Il se pince la lèvre, sûrement un peu gêné, et insiste sans me laisser le temps d’en placer une :

— Ça se voit tant que ça ? Je veux dire, c’est écrit en gros sur mon front ? Tu sais, même si je suis encore puceau, j’ai déjà vu et touché des pénis. Je veux dire, d’autres que le mien ! En deuxième cycle, ce qui équivaut à la classe de première au Mexique, je branlais souvent un des mecs de l’équipe de foot, à la fin des entraînements. Puis durant ma dernière année là-bas, j'ai aussi eu un petit copain secret. C’était mon voisin, Joaquin Salazar. Mais ça n’a pas duré longtemps. Il s’est laissé enrôler dans un cartel et... Enfin, bref ! Tout ça, c'est pour souligner que je sais faire plein de choses avec mes doigts.

Il les agite sous mon nez. Ça me rend hilare ! J’arrive quand même à articuler :

— D’accord, p’tite bouille. Mais là, c’est juste l’heure de faire dodo. T’en a bien besoin.

Sans plus forcer, il se blottit contre moi et pose sagement la tête sur mon torse.

— J’aime bien ce surnom, susurre-t-il.

— C’est vrai ?

— Moui. Ça me donne l’impression d’être important pour toi.

J’ai la gorge qui se serre. Il met peut-être le doigt sur quelque chose que j’avais pas prévu.

Je crois qu’il se fait emporter par le sommeil, petit à petit. Je plonge machinalement le nez dans ses cheveux. À présent, ils sentent l’odeur de mon gel douche. Je dois avouer que j’apprécie.

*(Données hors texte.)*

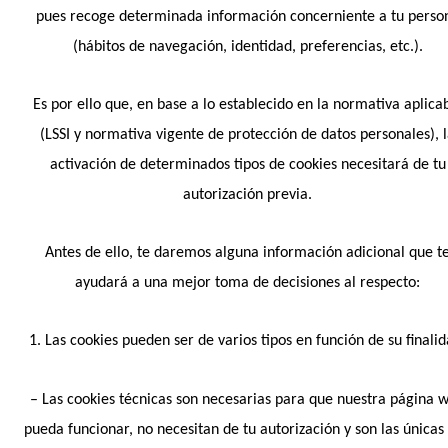
pues recoge determinada información concerniente a tu perso
(hábitos de navegación, identidad, preferencias, etc.).
Es por ello que, en base a lo establecido en la normativa aplica
(LSSI y normativa vigente de protección de datos personales), 
activación de determinados tipos de cookies necesitará de tu
autorización previa.
Antes de ello, te daremos alguna información adicional que t
ayudará a una mejor toma de decisiones al respecto:
Suscríbete
1. Las cookies pueden ser de varios tipos en función de su finalid
– Las cookies técnicas son necesarias para que nuestra página 
DESCUBRE MÚSICA NUEVA, EVENTOS Y MÁS
pueda funcionar, no necesitan de tu autorización y son las únicas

Il m’est rarement arrivé de vraiment kiffer quelqu’un, ces dernières années. Pourtant, lui, il me plaît de fou. Nathanaël est comme une bouffée d'air frais dans mes poumons pollués. Plus on passe de temps ensemble, plus je me dis qu'il mérite mieux qu’être un plan cul. Même régulier. Je me doute qu'il en attend plus de moi. Mais est-ce que je peux prendre le risque de lui offrir... mes sentiments ?

On n’est pas du même monde. On n’a pas les mêmes codes. Je le fais carburer à l’adrénaline, et c’est bien pour ça que je l’attire. Je le sais. Parce que c’est aussi ce qui m’a fait tomber sous l’emprise de mon premier mec. Je l’ai bien regretté. Et, même si je suis pas comme Mike – repose en paix, mon connard –, je suis pas non plus le roi de l'équilibre émotionnel. Ça peut vite partir en couille, quand je me risque à ouvrir la cage qui discipline mon idiot de cœur. Je veux plus morfler. Je veux pas non plus que Nathanaël se maudisse un jour d’avoir croisé ma route.

Pour l’instant, je préfère arrêter d’y penser. Je dépose un baiser sur le front de ma merveille endormie. Yeux fermés, je profite du réconfort que j’éprouve à écouter son souffle régulier après ma longue journée.